Nguyen’s police powers have been suspended and the department’s internal affairs unit is investigating. Nguyen’s attorney, Chaz Ball, did not respond to a request for comment. Phipps was not charged.

Spokeswomen for the Baltimore Police Department and State’s Attorney’s Office declined to comment on the video, citing the ongoing investigations.

Before the officers arrived on the scene, Beatty said Somers asked for his car back, and as the man attempted to back away, the two got into a physical confrontation. As they fought, Beatty said they fell into the car’s back seat, where his client grabbed a mirror and an air refresher can and hit the man in the face.

Beatty questions why the officers left the knife on the ground, and why they did not document it fully.

The actions, he said, were “to make the case against my client look worse and less like self-defense,” Beatty said.

Asked why Somers did not call police to report the missing vehicle instead of confronting Brown, Beatty replied: “My client runs a business in a neighborhood where you don’t last long if you call police.”

The president of the police officers’ union criticized the charges against Nguyen.

“[W]e no longer know what we can and can’t do,” said Sgt.
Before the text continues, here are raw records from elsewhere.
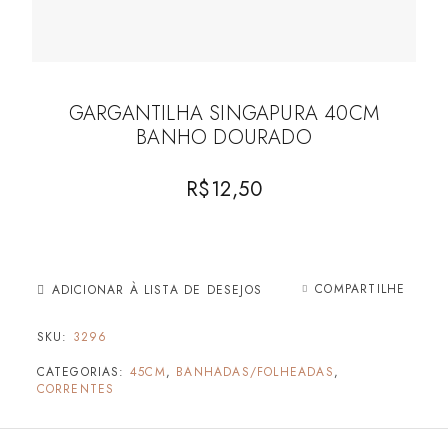
GARGANTILHA SINGAPURA 40CM
BANHO DOURADO
R$
12,50
COMPARTILHE
ADICIONAR À LISTA DE DESEJOS
SKU:
3296
CATEGORIAS:
45CM
,
BANHADAS/FOLHEADAS
,
CORRENTES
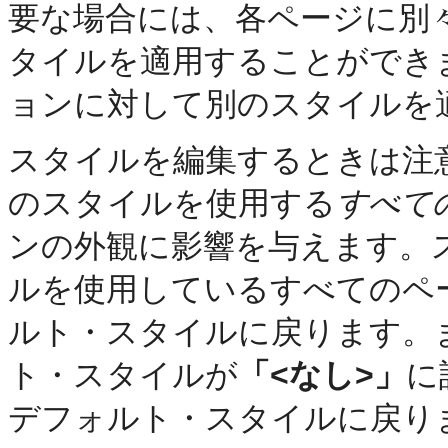
要な場合には、各ページに別
タイルを適用することができ
ョンに対して別のスタイルを
スタイルを編集するときは注
のスタイルを使用する
すべて
ンの外観に影響を与えます。
ルを使用しているすべてのペ
ルト・スタイルに戻ります。
ト・スタイルが
「<なし>」
に
デフォルト・スタイルに戻り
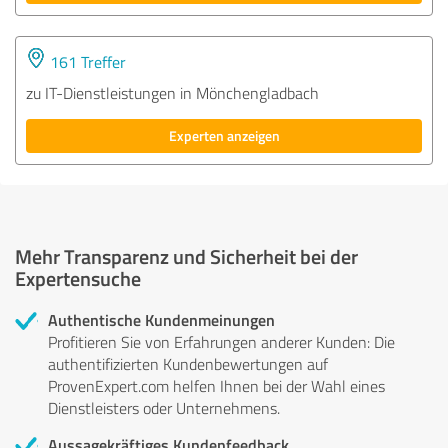
161 Treffer
zu IT-Dienstleistungen in Mönchengladbach
Experten anzeigen
Mehr Transparenz und Sicherheit bei der
Expertensuche
Authentische Kundenmeinungen
Profitieren Sie von Erfahrungen anderer Kunden: Die
authentifizierten Kundenbewertungen auf
ProvenExpert.com helfen Ihnen bei der Wahl eines
Dienstleisters oder Unternehmens.
Aussagekräftiges Kundenfeedback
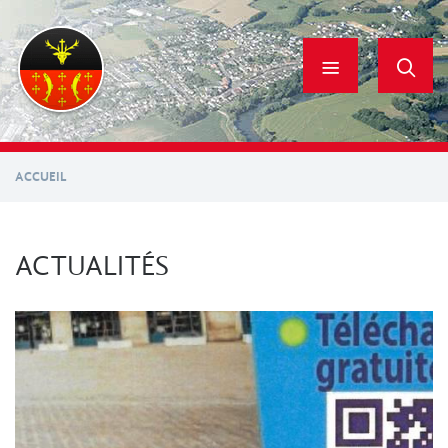
Aller
au
contenu
principal
ACCUEIL
ACTUALITÉS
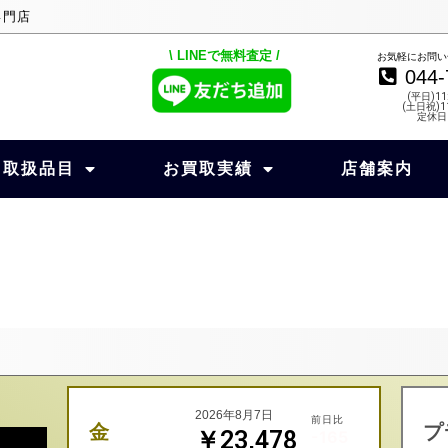
専門店
\ LINEで無料査定 /
お気軽にお問い
044-
(平日)11
(土日祝)11
定休日
取扱品目
お買取実績
店舗案内
2026年8月7日
前日比
金
プ
￥23,478
-165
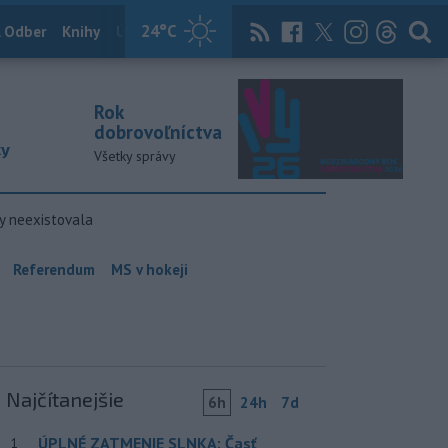
24
°C
 Odber
Knihy
Útulkovo
Magazín
News Now
Archív
TASR
Rok
dobrovoľníctva
ky
Všetky správy
y neexistovala
Referendum
MS v hokeji
Najčítanejšie
6h
24h
7d
ÚPLNÉ ZATMENIE SLNKA: Časť
1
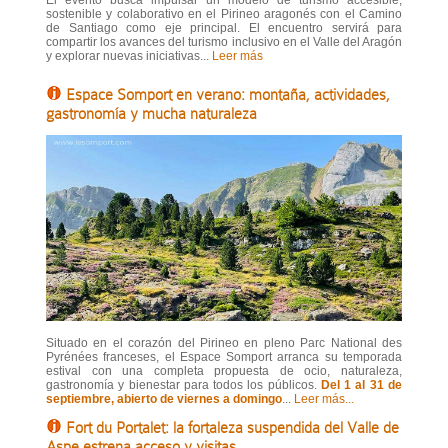
El evento busca impulsar un modelo de turismo accesible,
sostenible y colaborativo en el Pirineo aragonés con el Camino
de Santiago como eje principal. El encuentro servirá para
compartir los avances del turismo inclusivo en el Valle del Aragón
y explorar nuevas iniciativas...
Leer más
Espace Somport en verano: montaña, actividades,
gastronomía y mucha naturaleza
Situado en el corazón del Pirineo en pleno Parc National des
Pyrénées franceses, el Espace Somport arranca su temporada
estival con una completa propuesta de ocio, naturaleza,
gastronomía y bienestar para todos los públicos.
Del 1 al 31 de
septiembre, abierto de viernes a domingo
...
Leer más...
Fort du Portalet: la fortaleza suspendida del Valle de
Aspe estrena acceso y visitas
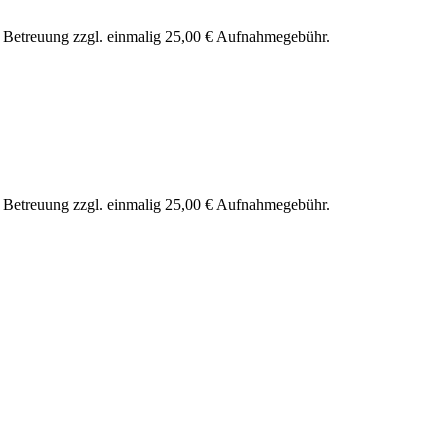
nd Betreuung zzgl. einmalig 25,00 € Aufnahmegebühr.
nd Betreuung zzgl. einmalig 25,00 € Aufnahmegebühr.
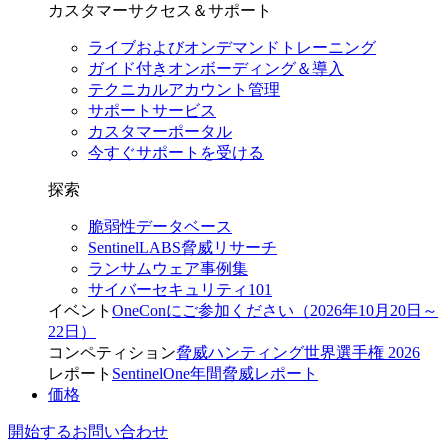
カスタマーサクセス＆サポート
ライブおよびオンデマンドトレーニング
ガイド付きオンボーディング＆導入
テクニカルアカウント管理
サポートサービス
カスタマーポータル
今すぐサポートを受ける
探索
脆弱性データベース
SentinelLABS脅威リサーチ
ランサムウェア事例集
サイバーセキュリティ101
イベント
OneConにご参加ください（2026年10月20日～
22日）
コンペティション
脅威ハンティング世界選手権 2026
レポート
SentinelOne年間脅威レポート
価格
開始する
お問い合わせ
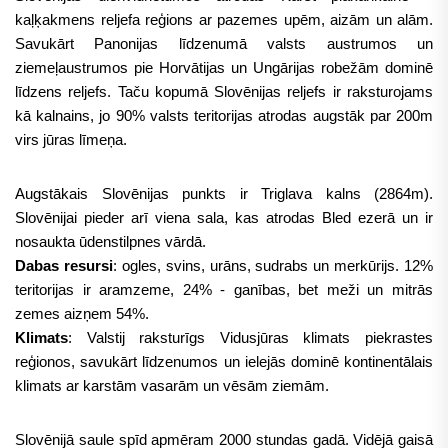
kaļķakmens reljefa reģions ar pazemes upēm, aizām un alām.
Savukārt Panonijas līdzenumā valsts austrumos un
ziemeļaustrumos pie Horvātijas un Ungārijas robežām dominē
līdzens reljefs. Taču kopumā Slovēnijas reljefs ir raksturojams
kā kalnains, jo 90% valsts teritorijas atrodas augstāk par 200m
virs jūras līmeņa.
Augstākais Slovēnijas punkts ir Triglava kalns (2864m).
Slovēnijai pieder arī viena sala, kas atrodas Bled ezerā un ir
nosaukta ūdenstilpnes vārdā.
Dabas resursi
: ogles, svins, urāns, sudrabs un merkūrijs. 12%
teritorijas ir aramzeme, 24% - ganības, bet meži un mitrās
zemes aizņem 54%.
Klimats
: Valstij raksturīgs Vidusjūras klimats piekrastes
reģionos, savukārt līdzenumos un ielejās dominē kontinentālais
klimats ar karstām vasarām un vēsām ziemām.
Slovēnijā saule spīd apmēram 2000 stundas gadā. Vidējā gaisā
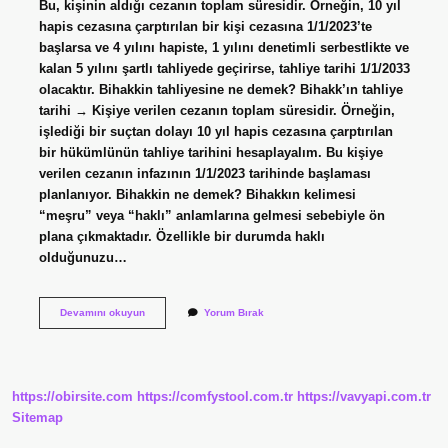
Bu, kişinin aldığı cezanın toplam süresidir. Örneğin, 10 yıl
hapis cezasına çarptırılan bir kişi cezasına 1/1/2023’te
başlarsa ve 4 yılını hapiste, 1 yılını denetimli serbestlikte ve
kalan 5 yılını şartlı tahliyede geçirirse, tahliye tarihi 1/1/2033
olacaktır. Bihakkin tahliyesine ne demek? Bihakk’ın tahliye
tarihi → Kişiye verilen cezanın toplam süresidir. Örneğin,
işlediği bir suçtan dolayı 10 yıl hapis cezasına çarptırılan
bir hükümlünün tahliye tarihini hesaplayalım. Bu kişiye
verilen cezanın infazının 1/1/2023 tarihinde başlaması
planlanıyor. Bihakkin ne demek? Bihakkın kelimesi
“meşru” veya “haklı” anlamlarına gelmesi sebebiyle ön
plana çıkmaktadır. Özellikle bir durumda haklı
olduğunuzu…
Bihakkın
Devamını okuyun
Yorum Bırak
Tahliyesi
Ne
Demek
https://obirsite.com
https://comfystool.com.tr
https://vavyapi.com.tr
Sitemap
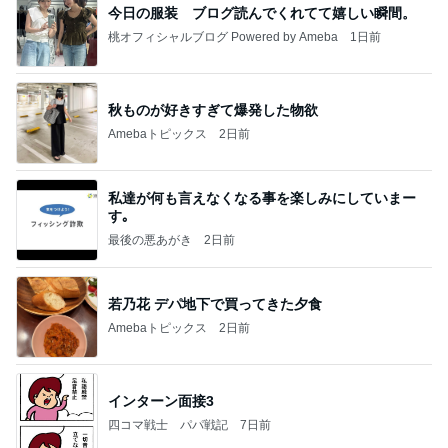
今日の服装 ブログ読んでくれてて嬉しい瞬間。
桃オフィシャルブログ Powered by Ameba
1日前
秋ものが好きすぎて爆発した物欲
Amebaトピックス
2日前
私達が何も言えなくなる事を楽しみにしていまー
す｡
最後の悪あがき
2日前
若乃花 デパ地下で買ってきた夕食
Amebaトピックス
2日前
インターン面接3
四コマ戦士 パパ戦記
7日前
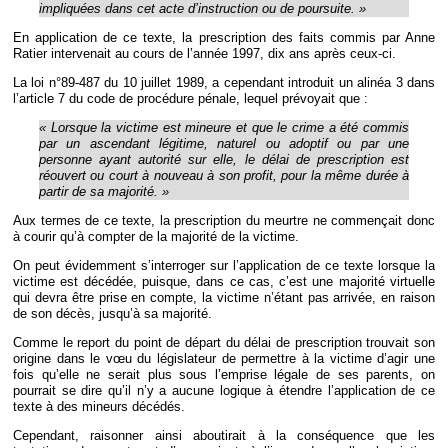
impliquées dans cet acte d’instruction ou de poursuite. »
En application de ce texte, la prescription des faits commis par Anne
Ratier intervenait au cours de l’année 1997, dix ans après ceux-ci.
La loi n°89-487 du 10 juillet 1989, a cependant introduit un alinéa 3 dans
l’article 7 du code de procédure pénale, lequel prévoyait que :
« Lorsque la victime est mineure et que le crime a été commis
par un ascendant légitime, naturel ou adoptif ou par une
personne ayant autorité sur elle, le délai de prescription est
réouvert ou court à nouveau à son profit, pour la même durée à
partir de sa majorité. »
Aux termes de ce texte, la prescription du meurtre ne commençait donc
à courir qu’à compter de la majorité de la victime.
On peut évidemment s’interroger sur l’application de ce texte lorsque la
victime est décédée, puisque, dans ce cas, c’est une majorité virtuelle
qui devra être prise en compte, la victime n’étant pas arrivée, en raison
de son décès, jusqu’à sa majorité.
Comme le report du point de départ du délai de prescription trouvait son
origine dans le vœu du législateur de permettre à la victime d’agir une
fois qu’elle ne serait plus sous l’emprise légale de ses parents, on
pourrait se dire qu’il n’y a aucune logique à étendre l’application de ce
texte à des mineurs décédés.
Cependant, raisonner ainsi aboutirait à la conséquence que les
Mike Mancuso, president of the Fraternal Order of Police Lodge 3, in a statement.

He defended the officer’s actions, noting that when Nguyen first arrived on the scene, he asked questions and no crime had been committed in the officer’s presence. After the kick, Mancuso said, “a crime had now been committed in the presence of the officer and the individual was immediately placed under arrest.”